The grey-crowned yellowthroat is about 14 cm long and weighs about 13 to 16 g. The species is sexually dimorphic. It has a long graduated tail and a stout bill with a visibly curved culmen. Adult males of the nominate subspecies G. p. poliocephala have a mostly olive-gray head with a gray crown, black lores, and white crescents above and below the eye. Their nape, upperparts, wings, and tail are grayish olive-brown. Their throat, breast, and undertail coverts are yellow, their flanks washed with buff, and their belly yellowish white. Females have grayish lores, yellowish white eye crescents, and a brownish olive wash on the rest of the head.
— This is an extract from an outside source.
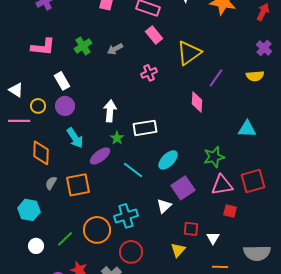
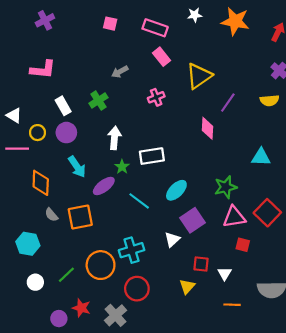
green cross: (83, 46) -> (98, 100), moved
red square: (253, 181) -> (267, 213), turned -30
gray semicircle: (51, 183) -> (51, 215), turned -72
Their upper- and underparts are like the male's.

The other subspecies differ from the nominate and each other thus:

- G. p. ralphi: grayer upperparts and tail and paler and whiter underparts
- G. p. palpebralis: male has darker crown; both sexes more olive above and richer yellow below
- G. p. caninucha: similar to palpebralis but no eye crescents and more black on face
- G. p. icterotis: more olive above and richer yellow below but duller overall; olive-gray crown
- G. p. ridgwayi: similar to caninucha but greener above and brighter yellow below

Both sexes of all subspecies have a dark iris, a blackish bill, and dark brownish legs and feet.
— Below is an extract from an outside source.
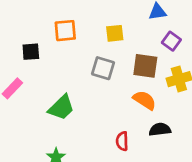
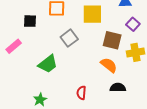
yellow square: (115, 33) -> (92, 14), size x1.5
gray square: (103, 68) -> (69, 38), moved, turned 30
red semicircle: (122, 141) -> (81, 93), moved

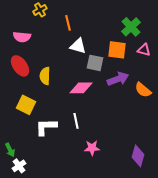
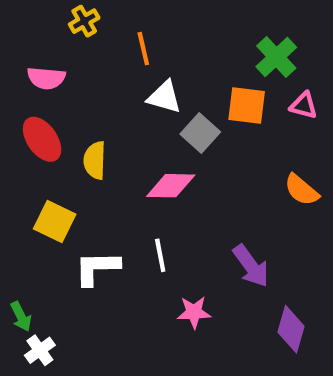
gray square: (95, 63) -> (200, 133), turned 30
purple arrow: (118, 79) -> (251, 266), moved, turned 75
==Distribution and habitat==

The subspecies of the grey-crowned yellowthroat are found thus:

- G. p. poliocephala: Pacific slope of Mexico from northern Sinaloa south to extreme western Oaxaca
- G. p. ralphi: Gulf slope of Mexico in Tamaulipas and San Luis Potosí (but see below)
- G. p. palpebralis: from Veracruz and the Yucatán Peninsula south on the Caribbean slope through Belize, Guatemala, Honduras, and Nicaragua into northern Costa Rica
- G. p. caninucha: from eastern Oaxaca south on the Pacific slope through Guatemala and El Salvador into Honduras
- G. p. icterotis: Pacific slope of Nicaragua to central Costa Rica
- G. p. ridgwayi: southwestern Costa Rica into western Panama's Chiriquí Province

Subspecies G. p. ralphi was formerly resident in extreme southern Texas; "today it is only a very rare straggler there".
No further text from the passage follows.